The relationship between cellular energy metabolism and oncogenesis was first described about 100 years ago by Otto Warburg and his colleagues, who discovered that tumour cells shift their glucose metabolism to favour increased rates of anaerobic glycolysis and lactose fermentation independently of oxygen availability, a phenomenon known today as the Warburg effect Warburg et al., 1927, J. Gen. Physiol. At the time, many misinterpreted these observations to mean that cancer was caused by defective mitochondrial respiration and metabolism, including Warburg himself Warburg, 1956 Science. This initial lack of understanding resulted decreased the interest and it was further overlooked with the rise of molecular oncology and cancer genetics in the late 1980s. With ground-breaking new -omics technologies we have much better insights into cancer metabolism which we did not have only a decade ago. We can use powerful metabolomic analyses to identify novel therapeutic targets, such as MTHFD2, which is recognised to be a key cancer-specific metabolic enzyme Jain et al., 2012 Science .
Watch how NASA describes one-carbon metabolism in the video. Our drugs are targeting cancer cell specific proteins so we don’t expect to have any vision alterations.
One-carbon metabolism is key to generate building blocks required to sustain proliferation and maintain redox balance and therefore its upregulation in cancer cells is unsurprisingly common. In particular the de novo serine and mitochondrial folate pathways are identified as the most important in cancer. Actually, this is not entirely new. The altered folate metabolism in cancer cells was among the first metabolic pathways to be targeted for cancer therapy, with pioneering studies by Sidney Farber in the late 1940s demonstrating that the folate analog aminopterin was capable of inducing remission in children with acute lymphoblastic leukemia Farber et al., 1948, N Engl J Med.
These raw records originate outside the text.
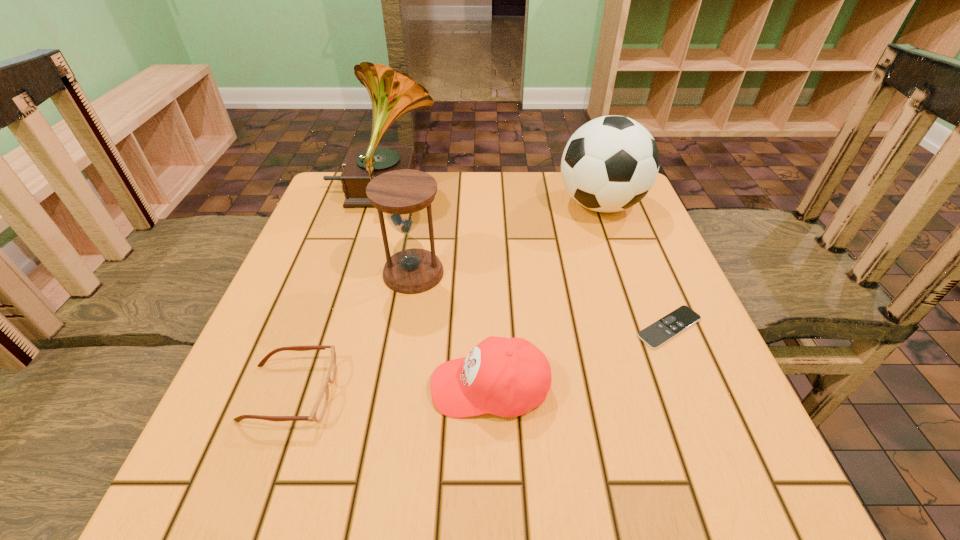 This screenshot has height=540, width=960. Find the location of `vacant space located 0.310m on the front panel of the third shortest object`. vacant space located 0.310m on the front panel of the third shortest object is located at coordinates (245, 387).

This screenshot has height=540, width=960. In order to click on vacant area located 0.280m on the front panel of the third shortest object in this screenshot , I will do `click(263, 387)`.

Locate an element on the screen. This screenshot has height=540, width=960. vacant space situated on the front panel of the third shortest object is located at coordinates click(x=377, y=387).

Identify the location of free space located on the front-facing side of the spectacles. (425, 393).

I want to click on vacant region located 0.400m on the back of the remote control, so click(x=615, y=196).

Find the location of a particular element. This screenshot has height=540, width=960. phonograph record at the far edge is located at coordinates pyautogui.click(x=392, y=93).

The height and width of the screenshot is (540, 960). Find the location of `soccer ball at the far edge`. soccer ball at the far edge is located at coordinates (609, 164).

The image size is (960, 540). In order to click on phonograph record that is at the left edge in this screenshot , I will do `click(392, 93)`.

The image size is (960, 540). I want to click on spectacles located at the left edge, so (318, 411).

The width and height of the screenshot is (960, 540). Find the location of `soccer ball that is at the right edge`. soccer ball that is at the right edge is located at coordinates (609, 164). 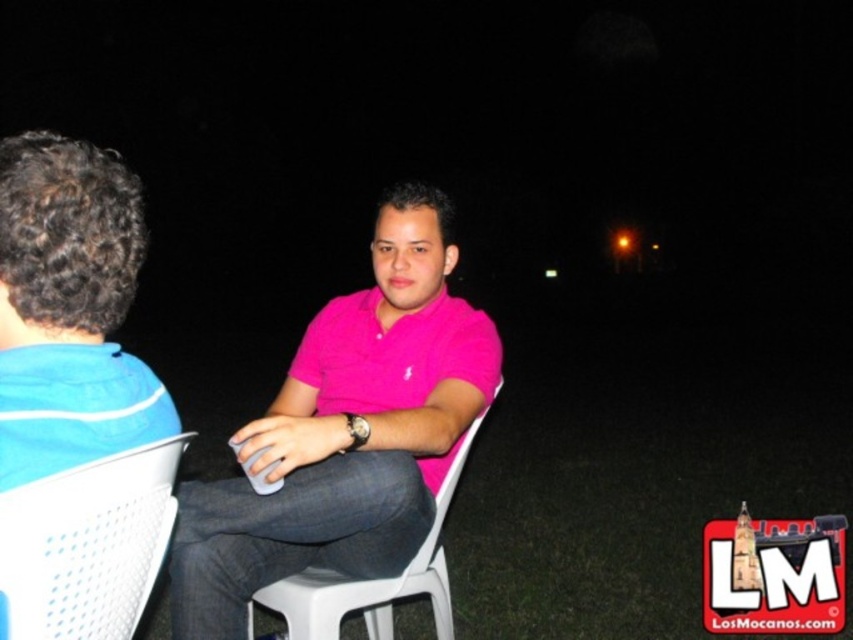 You are standing in the nighttime scene and want to locate the pink matte shirt at center. According to the coordinates given, where would you look to find it?

The pink matte shirt at center is located at coordinates point 0.677 on the x axis and 0.406 on the y axis.

You are standing in the nighttime scene and see the point at coordinates (345, 433). Which object from the scene is this point located on?

The point at coordinates (345, 433) is located on the pink matte shirt at center.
These observations gave rise to new folate analogs, or antifolates (e.g., methotrexate and pemetrexed), drugs which inhibit one-carbon metabolism and are remains today as best-in-class treatments for many cancers. So, our current advanced -omics methods show that what they discovered by hard work in 1940ties was actually very important and key as treatment for cancer. No wonder these old fashion drugs are still used as front-line anti-cancer treatments. At one-carbon, we know that we can do better as we now have all detailed -omics data and superb structure based medicinal chemistry at hand. We are pioneering the next generation of working anti-cancer drugs.
DNA DAMAGE RESPONSE (DDR)
The loss of growth control mechanisms in cancer cells result not only in abnormal growth but also damage to macromolecules such as DNA. The damaged DNA becomes a big issue when trying to replicate (divide) the DNA, causing something we call replication stress. If the replication damage is not repaired the cell will die. DNA repair ensures that the cancer cell survives, but at the same time often mis insert the wrong DNA building block (nucleotide). The mis insertion of the wrong base results in mutations that further transform the cancer cell to become more malignant.
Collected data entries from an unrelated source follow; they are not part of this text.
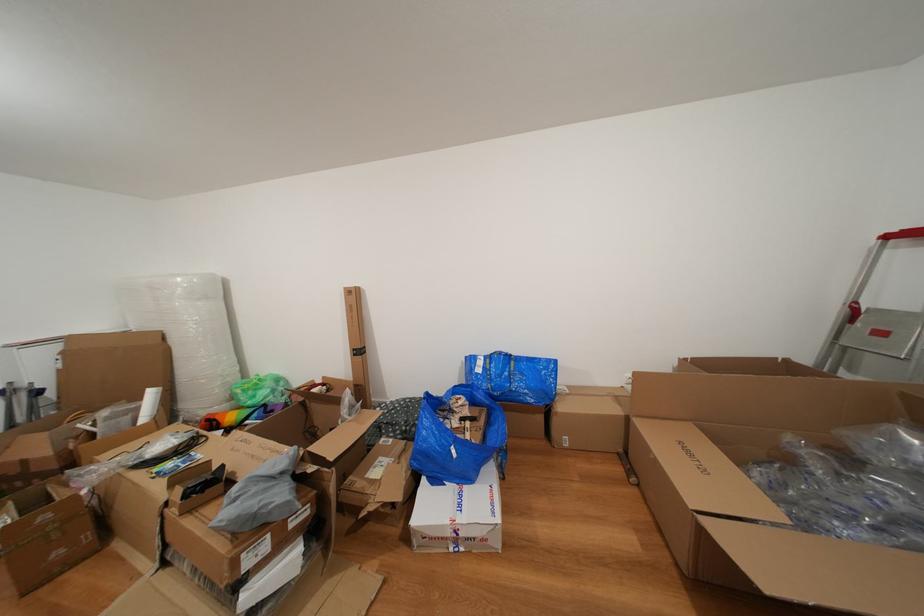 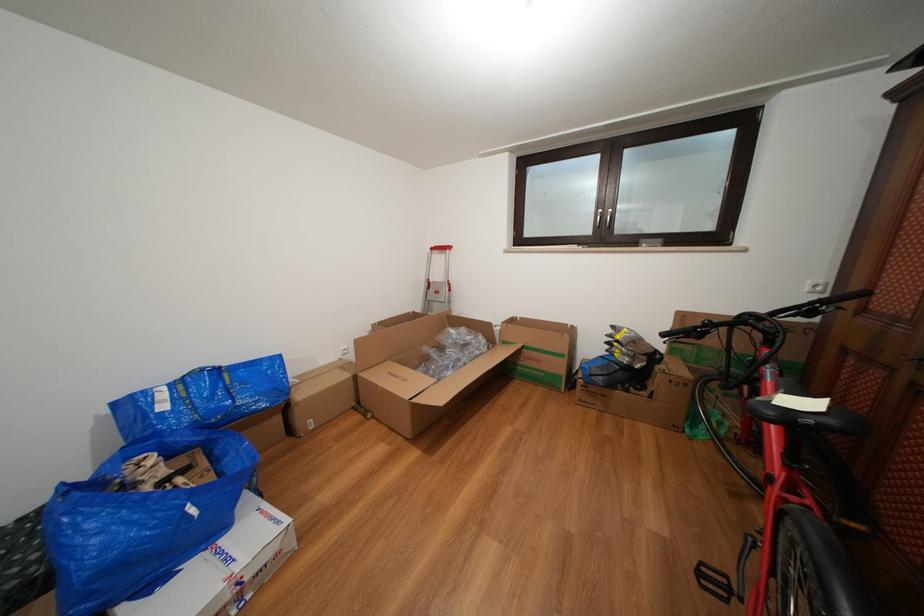 Find the pixel in the second image that matches (x=435, y=399) in the first image.

(71, 490) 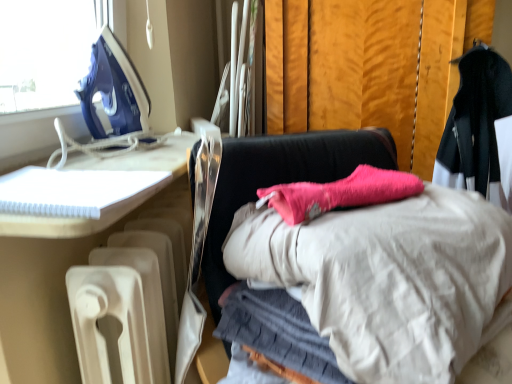 Where is `blue plastic iron at upper left`? blue plastic iron at upper left is located at coordinates (110, 104).

Describe the element at coordinates (110, 104) in the screenshot. I see `blue plastic iron at upper left` at that location.

The width and height of the screenshot is (512, 384). What do you see at coordinates (42, 293) in the screenshot?
I see `white plastic radiator at lower left, the 2th furniture from the left` at bounding box center [42, 293].

Locate an element on the screen. pink fabric at center, which is the 3th furniture from left to right is located at coordinates (281, 179).

You are a GUI agent. You are given a task and a screenshot of the screen. Output one action in this format:
    pyautogui.click(x=<x>, y=<y>)
    Task: Click on the blue plastic iron at upper left
    The height and width of the screenshot is (384, 512).
    Given the screenshot: What is the action you would take?
    pyautogui.click(x=110, y=104)

Is white plastic radiator at lower left, which ranks as the second furniture in right-to-left order, inside blue plastic iron at upper left?

No, white plastic radiator at lower left, which ranks as the second furniture in right-to-left order, is located outside of blue plastic iron at upper left.

Is blue plastic iron at upper left wider than white plastic radiator at lower left, the 2th furniture from the left?

Indeed, blue plastic iron at upper left has a greater width compared to white plastic radiator at lower left, the 2th furniture from the left.

Does blue plastic iron at upper left touch white plastic radiator at lower left, the 2th furniture from the left?

No, blue plastic iron at upper left is not making contact with white plastic radiator at lower left, the 2th furniture from the left.

Does blue plastic iron at upper left come in front of white plastic radiator at lower left, the 2th furniture from the left?

That is False.

Can you confirm if white plastic radiator at lower left, the 2th furniture from the left, is bigger than black woolen coat at upper right?

Yes.

From a real-world perspective, is white plastic radiator at lower left, which ranks as the second furniture in right-to-left order, positioned above or below black woolen coat at upper right?

Clearly, from a real-world perspective, white plastic radiator at lower left, which ranks as the second furniture in right-to-left order, is below black woolen coat at upper right.

Which object is positioned more to the right, white plastic radiator at lower left, the 2th furniture from the left, or black woolen coat at upper right?

Positioned to the right is black woolen coat at upper right.

From the image's perspective, is white plastic radiator at lower left, which ranks as the second furniture in right-to-left order, above or below black woolen coat at upper right?

Clearly, from the image's perspective, white plastic radiator at lower left, which ranks as the second furniture in right-to-left order, is below black woolen coat at upper right.

Can you confirm if white plastic radiator at lower left, the 2th furniture from the left, is thinner than pink fabric at center, the first furniture positioned from the right?

Yes, white plastic radiator at lower left, the 2th furniture from the left, is thinner than pink fabric at center, the first furniture positioned from the right.

Would you say white plastic radiator at lower left, which ranks as the second furniture in right-to-left order, is inside or outside pink fabric at center, the first furniture positioned from the right?

white plastic radiator at lower left, which ranks as the second furniture in right-to-left order, is not inside pink fabric at center, the first furniture positioned from the right, it's outside.

Is white plastic radiator at lower left, which ranks as the second furniture in right-to-left order, next to pink fabric at center, which is the 3th furniture from left to right?

They are not placed beside each other.

From a real-world perspective, does white plastic radiator at lower left, the 2th furniture from the left, stand above pink fabric at center, which is the 3th furniture from left to right?

Actually, white plastic radiator at lower left, the 2th furniture from the left, is physically below pink fabric at center, which is the 3th furniture from left to right, in the real world.

Which of these two, pink fabric at center, the first furniture positioned from the right, or white plastic radiator at lower left, the 2th furniture from the left, stands shorter?

pink fabric at center, the first furniture positioned from the right.

Is pink fabric at center, which is the 3th furniture from left to right, in front of or behind white plastic radiator at lower left, which ranks as the second furniture in right-to-left order, in the image?

Clearly, pink fabric at center, which is the 3th furniture from left to right, is in front of white plastic radiator at lower left, which ranks as the second furniture in right-to-left order.

From the image's perspective, is pink fabric at center, the first furniture positioned from the right, positioned above or below white plastic radiator at lower left, which ranks as the second furniture in right-to-left order?

Based on their image positions, pink fabric at center, the first furniture positioned from the right, is located above white plastic radiator at lower left, which ranks as the second furniture in right-to-left order.

Is white plastic radiator at lower left, which ranks as the second furniture in right-to-left order, oriented away from white plastic notebook at left, which ranks as the 3th furniture in right-to-left order?

No.

Based on the photo, from a real-world perspective, is white plastic radiator at lower left, which ranks as the second furniture in right-to-left order, beneath white plastic notebook at left, which ranks as the 3th furniture in right-to-left order?

Yes, from a real-world perspective, white plastic radiator at lower left, which ranks as the second furniture in right-to-left order, is below white plastic notebook at left, which ranks as the 3th furniture in right-to-left order.

Is white plastic notebook at left, which ranks as the 3th furniture in right-to-left order, inside white plastic radiator at lower left, which ranks as the second furniture in right-to-left order?

Definitely not — white plastic notebook at left, which ranks as the 3th furniture in right-to-left order, is not inside white plastic radiator at lower left, which ranks as the second furniture in right-to-left order.

Considering the relative sizes of black woolen coat at upper right and pink fabric at center, the first furniture positioned from the right, in the image provided, is black woolen coat at upper right taller than pink fabric at center, the first furniture positioned from the right,?

Correct, black woolen coat at upper right is much taller as pink fabric at center, the first furniture positioned from the right.

Could pink fabric at center, the first furniture positioned from the right, be considered to be inside black woolen coat at upper right?

Definitely not — pink fabric at center, the first furniture positioned from the right, is not inside black woolen coat at upper right.

Does black woolen coat at upper right lie in front of pink fabric at center, which is the 3th furniture from left to right?

No, black woolen coat at upper right is further to the viewer.

Considering the sizes of objects black woolen coat at upper right and pink fabric at center, the first furniture positioned from the right, in the image provided, who is wider, black woolen coat at upper right or pink fabric at center, the first furniture positioned from the right,?

Wider between the two is pink fabric at center, the first furniture positioned from the right.

How different are the orientations of pink fabric at center, which is the 3th furniture from left to right, and blue plastic iron at upper left in degrees?

45.8 degrees.

Which is in front, pink fabric at center, the first furniture positioned from the right, or blue plastic iron at upper left?

pink fabric at center, the first furniture positioned from the right, is in front.

From the image's perspective, between pink fabric at center, which is the 3th furniture from left to right, and blue plastic iron at upper left, which one is located above?

blue plastic iron at upper left.

This screenshot has width=512, height=384. I want to click on sewing machine that is behind the white plastic radiator at lower left, the 2th furniture from the left, so click(110, 104).

Identify the location of clothing positioned vertically above the white plastic radiator at lower left, the 2th furniture from the left (from a real-world perspective). The width and height of the screenshot is (512, 384). (479, 129).

Based on their spatial positions, is pink fabric at center, the first furniture positioned from the right, or black woolen coat at upper right closer to blue plastic iron at upper left?

pink fabric at center, the first furniture positioned from the right, lies closer to blue plastic iron at upper left than the other object.

When comparing their distances from white plastic notebook at left, which ranks as the 3th furniture in right-to-left order, does blue plastic iron at upper left or pink fabric at center, the first furniture positioned from the right, seem closer?

blue plastic iron at upper left lies closer to white plastic notebook at left, which ranks as the 3th furniture in right-to-left order, than the other object.

Based on their spatial positions, is white plastic notebook at left, which ranks as the 3th furniture in right-to-left order, or white plastic radiator at lower left, the 2th furniture from the left, closer to blue plastic iron at upper left?

white plastic notebook at left, which ranks as the 3th furniture in right-to-left order, lies closer to blue plastic iron at upper left than the other object.

Which object lies further to the anchor point white plastic radiator at lower left, which ranks as the second furniture in right-to-left order, white plastic notebook at left, which ranks as the 3th furniture in right-to-left order, or pink fabric at center, which is the 3th furniture from left to right?

pink fabric at center, which is the 3th furniture from left to right, is positioned further to the anchor white plastic radiator at lower left, which ranks as the second furniture in right-to-left order.

Looking at the image, which one is located closer to blue plastic iron at upper left, black woolen coat at upper right or white plastic notebook at left, which ranks as the 3th furniture in right-to-left order?

white plastic notebook at left, which ranks as the 3th furniture in right-to-left order, is closer to blue plastic iron at upper left.

Estimate the real-world distances between objects in this image. Which object is closer to white plastic radiator at lower left, the 2th furniture from the left, black woolen coat at upper right or white plastic notebook at left, which ranks as the 3th furniture in right-to-left order?

Among the two, white plastic notebook at left, which ranks as the 3th furniture in right-to-left order, is located nearer to white plastic radiator at lower left, the 2th furniture from the left.

Looking at the image, which one is located further to pink fabric at center, the first furniture positioned from the right, white plastic radiator at lower left, which ranks as the second furniture in right-to-left order, or white plastic notebook at left, which is counted as the 1th furniture, starting from the left?

Among the two, white plastic radiator at lower left, which ranks as the second furniture in right-to-left order, is located further to pink fabric at center, the first furniture positioned from the right.

Estimate the real-world distances between objects in this image. Which object is further from white plastic radiator at lower left, the 2th furniture from the left, black woolen coat at upper right or blue plastic iron at upper left?

Among the two, black woolen coat at upper right is located further to white plastic radiator at lower left, the 2th furniture from the left.

You are a GUI agent. You are given a task and a screenshot of the screen. Output one action in this format:
    pyautogui.click(x=<x>, y=<y>)
    Task: Click on the furniture between white plastic notebook at left, which ranks as the 3th furniture in right-to-left order, and pink fabric at center, which is the 3th furniture from left to right, in the horizontal direction
    
    Given the screenshot: What is the action you would take?
    pyautogui.click(x=42, y=293)

At what (x,y) coordinates should I click in order to perform the action: click on furniture situated between white plastic radiator at lower left, the 2th furniture from the left, and black woolen coat at upper right from left to right. Please return your answer as a coordinate pair (x, y). Looking at the image, I should click on (281, 179).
The strategy we use is targeting the DNA repair and DNA damage response (DDR). Then the cancer cell can no longer repair the DNA damage and dies. This works in a similar way to chemo- and radiotherapy that also cause DNA damage to kill cancer cells. The difference is that chemo- and radiotherapy also cause damage to normal cells, resulting in severe side effects. As normal cells have fewer DNA lesions than cancer, inhibiting DNA repair will specifically target the cancer cells, while sparing the normal cells and not generate serious adverse effects.
PARP inhibitors is an example of a DDR inhibitor that inhibits DNA repair, which is well tolerated with many patients being on a daily maintenance treatment for >10 years. Having a daily treatment with chemotherapy for 10 years would not be possible.
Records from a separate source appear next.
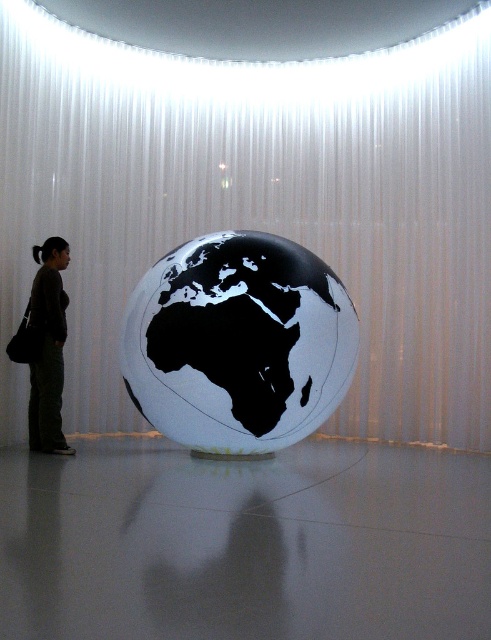 Between white sheer curtain at center and brown fabric pants at left, which one appears on the left side from the viewer's perspective?

brown fabric pants at left

Which is in front, point (225, 80) or point (54, 358)?

Point (54, 358)

Where is `white sheer curtain at center`? This screenshot has width=491, height=640. white sheer curtain at center is located at coordinates (257, 204).

Who is shorter, white glossy globe at center or brown fabric pants at left?

white glossy globe at center is shorter.

In the scene shown: How distant is white glossy globe at center from brown fabric pants at left?

A distance of 1.58 meters exists between white glossy globe at center and brown fabric pants at left.

Locate an element on the screen. white glossy globe at center is located at coordinates (239, 342).

I want to click on white glossy globe at center, so pos(239,342).

Describe the element at coordinates (257, 204) in the screenshot. I see `white sheer curtain at center` at that location.

Does white sheer curtain at center lie behind white glossy globe at center?

Yes, it is.

Find the location of a particular element. The height and width of the screenshot is (640, 491). white sheer curtain at center is located at coordinates (257, 204).

Identify the location of white sheer curtain at center. This screenshot has width=491, height=640. (257, 204). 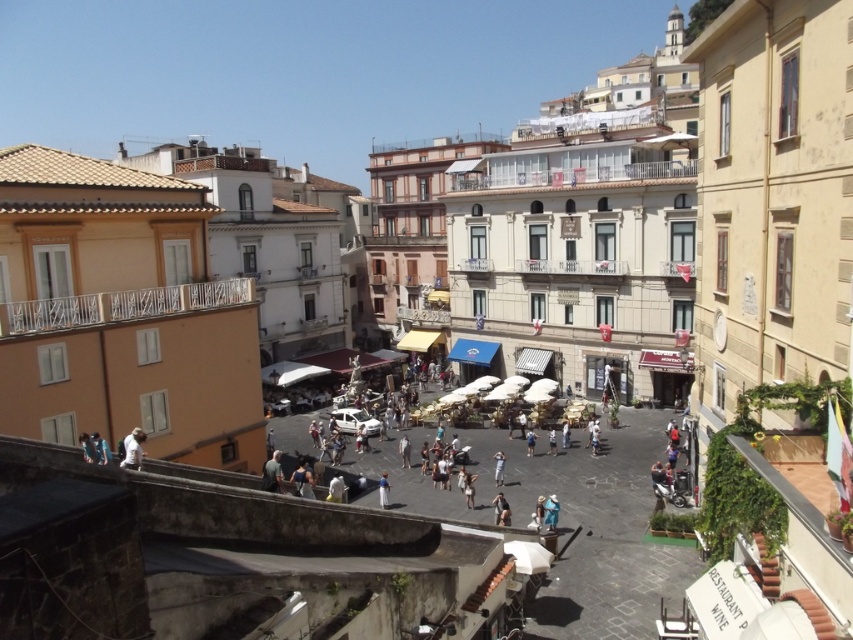 You are a photographer standing in the street scene, and you want to take a photo of the dark gray fabric bag at center without the white fabric shirt at lower left blocking it. How should you adjust your position?

Move to the side so that the white fabric shirt at lower left is no longer in front of the dark gray fabric bag at center.

You are a tourist in this Mediterranean town and you see two people wearing white shirts. One is wearing a white fabric shirt at lower left and the other is wearing a white cotton shirt at center. Which person is standing to the left of the other?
Under normal circumstances, MTHFD2 does not exist in adult healthy tissue; it is present only in embryos before cells mature into specialized organs. In embryos, MTHFD2 is important for fast growth because it provides the building blocks for all the DNA being assembled in the new cells. These DNA building blocks, called nucleotides, are part of the reason pregnant women are encouraged to take more folic acid – the embryo’s MTHFD2 requires folic acid to make nucleotides. Cancer cells, like embryonic cells, divide extremely fast and find it convenient to reactivate MTHFD2 in order to make more DNA building blocks to support their fast growth. MTHFD2 is an oncofoetal protein, being expressed during embryogenesis, silenced in adult cells and then re-expressed in cancer. Since MTHFD2 is not important in normal cells we envision that MTHFD2 inhibitors will be well tolerated and at the same time effective in causing replication stress in cancer cells.